(Page images and extracted text)
= Beginning of Section =
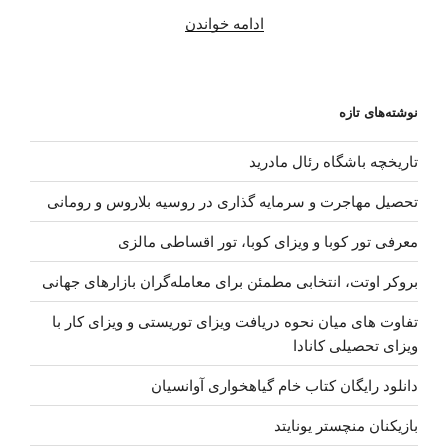
“دانلود
ادامه خواندن
آهنگ
جدید
حامد
نوشته‌های تازه
فرد
–
تاریخچه باشگاه رئال مادرید
رپ
یعنی”
تحصیل مهاجرت و سرمایه گذاری در روسیه بلاروس و رومانی
معرفی تور کوبا و ویزای کوبا، تور اقساطی مالزی
بروکر اوتت، انتخابی مطمئن برای معامله‌گران بازارهای جهانی
تفاوت های میان نحوه دریافت ویزای توریستی و ویزای کار با
ویزای تحصیلی کانادا
دانلود رایگان کتاب خام گیاهخواری آوانسیان
بازیکنان منچستر یونایتد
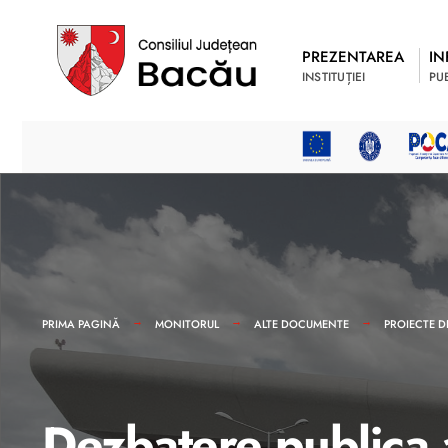
PREZENTAREA
IN
INSTITUȚIEI
PU
PRIMA PAGINĂ
MONITORUL
ALTE DOCUMENTE
PROIECTE D
Dezbatere publica 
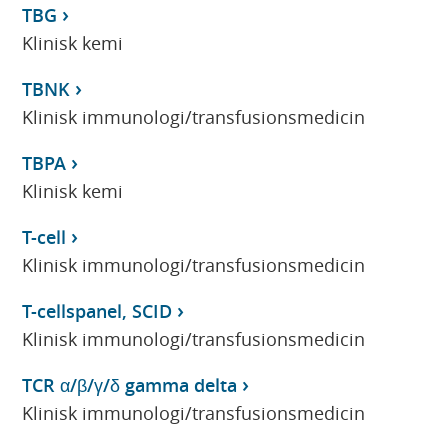
TBG
Klinisk kemi
TBNK
Klinisk immunologi/transfusionsmedicin
TBPA
Klinisk kemi
T-cell
Klinisk immunologi/transfusionsmedicin
T-cellspanel, SCID
Klinisk immunologi/transfusionsmedicin
TCR α/β/γ/δ gamma delta
Klinisk immunologi/transfusionsmedicin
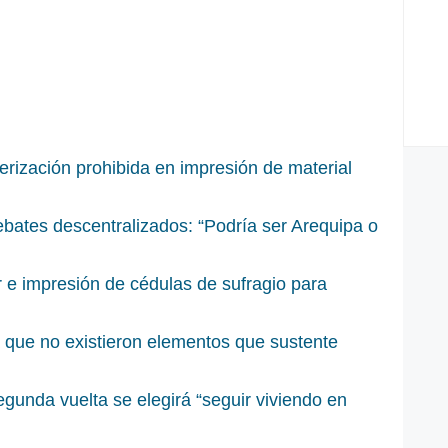
rización prohibida en impresión de material
ates descentralizados: “Podría ser Arequipa o
r e impresión de cédulas de sufragio para
 que no existieron elementos que sustente
egunda vuelta se elegirá “seguir viviendo en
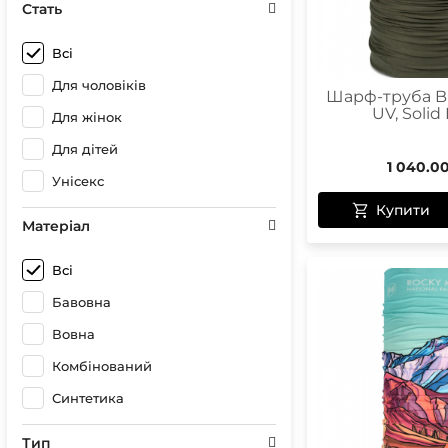
Стать
Всі
Для чоловіків
Шарф-труба Bu
UV, Solid
Для жінок
Для дітей
1 040.0
Унісекс
Купити
Матеріал
Всі
Бавовна
Вовна
Комбінований
Синтетика
Тип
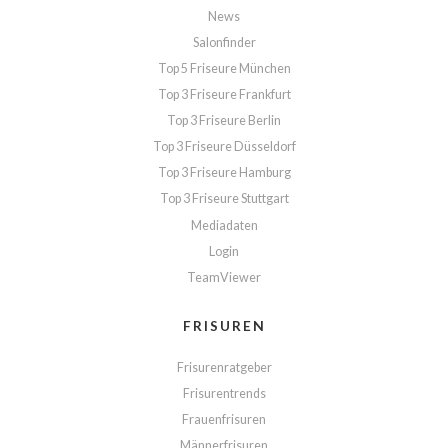
News
Salonfinder
Top 5 Friseure München
Top 3 Friseure Frankfurt
Top 3 Friseure Berlin
Top 3 Friseure Düsseldorf
Top 3 Friseure Hamburg
Top 3 Friseure Stuttgart
Mediadaten
Login
TeamViewer
FRISUREN
Frisurenratgeber
Frisurentrends
Frauenfrisuren
Männerfrisuren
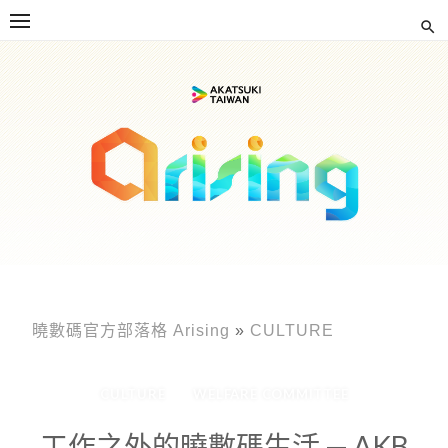
Skip
to
content
曉數碼官方部落格 Arising
»
CULTURE
CULTURE
WELFARE COMMITTEE
工作之外的曉數碼生活 — AKB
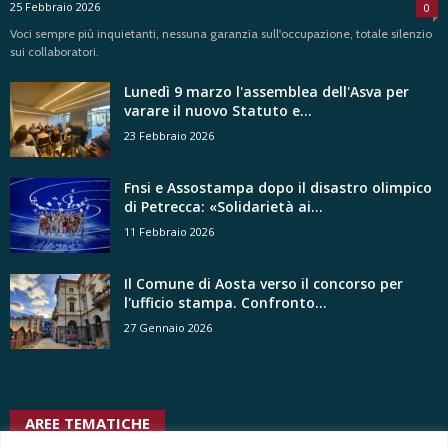
25 Febbraio 2026
0
Voci sempre più inquietanti, nessuna garanzia sull'occupazione, totale silenzio
sui collaboratori.
Lunedì 9 marzo l'assemblea dell'Asva per
varare il nuovo Statuto e...
23 Febbraio 2026
Fnsi e Assostampa dopo il disastro olimpico
di Petrecca: «Solidarietà ai...
11 Febbraio 2026
Il Comune di Aosta verso il concorso per
l'ufficio stampa. Confronto...
27 Gennaio 2026
AREE TEMATICHE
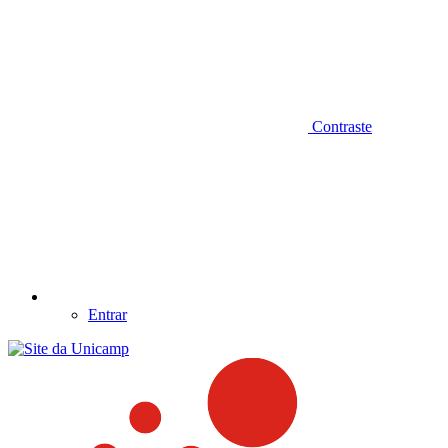
Contraste
Entrar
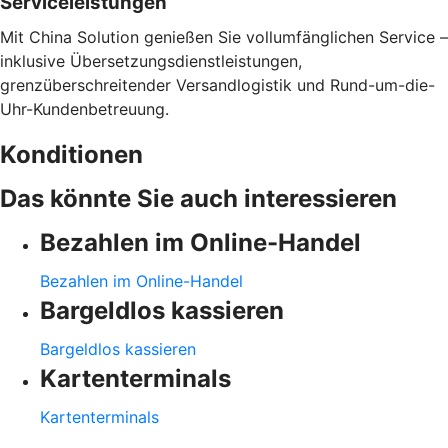
Serviceleistungen
Mit China Solution genießen Sie vollumfänglichen Service –
inklusive Übersetzungsdienstleistungen,
grenzüberschreitender Versandlogistik und Rund-um-die-
Uhr-Kundenbetreuung.
Konditionen
Das könnte Sie auch interessieren
Bezahlen im Online-Handel
Bezahlen im Online-Handel
Bargeldlos kassieren
Bargeldlos kassieren
Kartenterminals
Kartenterminals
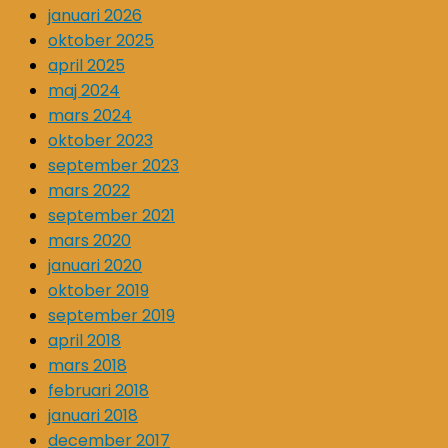
januari 2026
oktober 2025
april 2025
maj 2024
mars 2024
oktober 2023
september 2023
mars 2022
september 2021
mars 2020
januari 2020
oktober 2019
september 2019
april 2018
mars 2018
februari 2018
januari 2018
december 2017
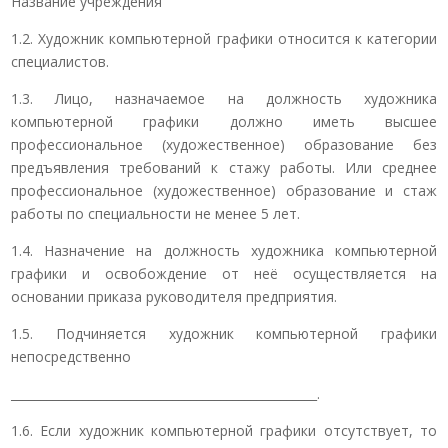
Название учреждения
1.2. Художник компьютерной графики относится к категории
специалистов.
1.3. Лицо, назначаемое на должность художника
компьютерной графики должно иметь высшее
профессиональное (художественное) образование без
предъявления требований к стажу работы. Или среднее
профессиональное (художественное) образование и стаж
работы по специальности не менее 5 лет.
1.4. Назначение на должность художника компьютерной
графики и освобождение от неё осуществляется на
основании приказа руководителя предприятия.
1.5. Подчиняется художник компьютерной графики
непосредственно
­­­­­­­­___________________________________________________.
1.6. Если художник компьютерной графики отсутствует, то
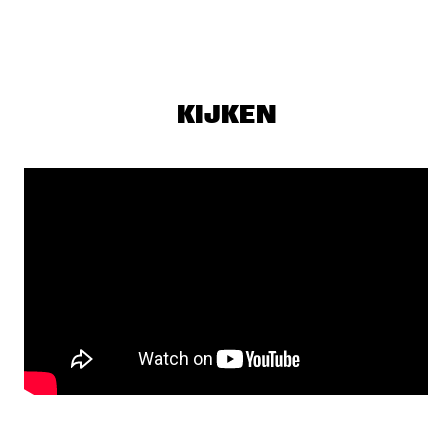
DARLING
THE PREDA BROTHERS
  •  
17:15
CENTRAL PARK STAGE
KIJKEN
JULIAN LAGE TRIO
  •  
17:30
MADEIRA
CHRISTONE 'KINGFISH' INGRAM PRESENTS 662: JUKE JOINT 
LIVE
  •  
18:00
CONGO
JAMESZOO BLIND GROUP
  •  
18:00
MURRAY
MICHAEL KIWANUKA
  •  
18:00
NILE
PANEL: THE LEGACY OF ROY HARGROVE WITH ERYKAH 
BADU, ROBERT GLASPER, CHRISTIAN MCBRIDE AND ELIANE 
HENRI 
  •  
18:00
= End of Section =
Your objective: Each entry above should be written out verbatim, minus its pictures.

Reply to the exercise:
“دانلود
ادامه خواندن
آهنگ
جدید
حامد
نوشته‌های تازه
فرد
–
تاریخچه باشگاه رئال مادرید
رپ
یعنی”
تحصیل مهاجرت و سرمایه گذاری در روسیه بلاروس و رومانی
معرفی تور کوبا و ویزای کوبا، تور اقساطی مالزی
بروکر اوتت، انتخابی مطمئن برای معامله‌گران بازارهای جهانی
تفاوت های میان نحوه دریافت ویزای توریستی و ویزای کار با
ویزای تحصیلی کانادا
دانلود رایگان کتاب خام گیاهخواری آوانسیان
بازیکنان منچستر یونایتد
PREZENTAREA
IN
INSTITUȚIEI
PU
PRIMA PAGINĂ
MONITORUL
ALTE DOCUMENTE
PROIECTE D
Dezbatere publica 
TBG
Klinisk kemi
TBNK
Klinisk immunologi/transfusionsmedicin
TBPA
Klinisk kemi
T-cell
Klinisk immunologi/transfusionsmedicin
T-cellspanel, SCID
Klinisk immunologi/transfusionsmedicin
TCR α/β/γ/δ gamma delta
Klinisk immunologi/transfusionsmedicin
rización prohibida en impresión de material
ates descentralizados: “Podría ser Arequipa o
r e impresión de cédulas de sufragio para
 que no existieron elementos que sustente
egunda vuelta se elegirá “seguir viviendo en
Стать
Всі
Для чоловіків
Шарф-труба Bu
UV, Solid
Для жінок
Для дітей
1 040.0
Унісекс
Купити
Матеріал
Всі
Бавовна
Вовна
Комбінований
Синтетика
Тип
News
Salonfinder
Top 5 Friseure München
Top 3 Friseure Frankfurt
Top 3 Friseure Berlin
Top 3 Friseure Düsseldorf
Top 3 Friseure Hamburg
Top 3 Friseure Stuttgart
Mediadaten
Login
TeamViewer
FRISUREN
Frisurenratgeber
Frisurentrends
Frauenfrisuren
Männerfrisuren
Skip
to
content
曉數碼官方部落格 Arising
»
CULTURE
CULTURE
WELFARE COMMITTEE
工作之外的曉數碼生活 — AKB
25 Febbraio 2026
0
Voci sempre più inquietanti, nessuna garanzia sull'occupazione, totale silenzio
sui collaboratori.
Lunedì 9 marzo l'assemblea dell'Asva per
varare il nuovo Statuto e...
23 Febbraio 2026
Fnsi e Assostampa dopo il disastro olimpico
di Petrecca: «Solidarietà ai...
11 Febbraio 2026
Il Comune di Aosta verso il concorso per
l'ufficio stampa. Confronto...
27 Gennaio 2026
AREE TEMATICHE
Contraste
Entrar
Serviceleistungen
Mit China Solution genießen Sie vollumfänglichen Service –
inklusive Übersetzungsdienstleistungen,
grenzüberschreitender Versandlogistik und Rund-um-die-
Uhr-Kundenbetreuung.
Konditionen
Das könnte Sie auch interessieren
Bezahlen im Online-Handel
Bezahlen im Online-Handel
Bargeldlos kassieren
Bargeldlos kassieren
Kartenterminals
Kartenterminals
januari 2026
oktober 2025
april 2025
maj 2024
mars 2024
oktober 2023
september 2023
mars 2022
september 2021
mars 2020
januari 2020
oktober 2019
september 2019
april 2018
mars 2018
februari 2018
januari 2018
december 2017
Название учреждения
1.2. Художник компьютерной графики относится к категории
специалистов.
1.3. Лицо, назначаемое на должность художника
компьютерной графики должно иметь высшее
профессиональное (художественное) образование без
предъявления требований к стажу работы. Или среднее
профессиональное (художественное) образование и стаж
работы по специальности не менее 5 лет.
1.4. Назначение на должность художника компьютерной
графики и освобождение от неё осуществляется на
основании приказа руководителя предприятия.
1.5. Подчиняется художник компьютерной графики
непосредственно
­­­­­­­­___________________________________________________.
1.6. Если художник компьютерной графики отсутствует, то
DARLING
THE PREDA BROTHERS
  •  
17:15
CENTRAL PARK STAGE
KIJKEN
JULIAN LAGE TRIO
  •  
17:30
MADEIRA
CHRISTONE 'KINGFISH' INGRAM PRESENTS 662: JUKE JOINT 
LIVE
  •  
18:00
CONGO
JAMESZOO BLIND GROUP
  •  
18:00
MURRAY
MICHAEL KIWANUKA
  •  
18:00
NILE
PANEL: THE LEGACY OF ROY HARGROVE WITH ERYKAH 
BADU, ROBERT GLASPER, CHRISTIAN MCBRIDE AND ELIANE 
HENRI 
  •  
18:00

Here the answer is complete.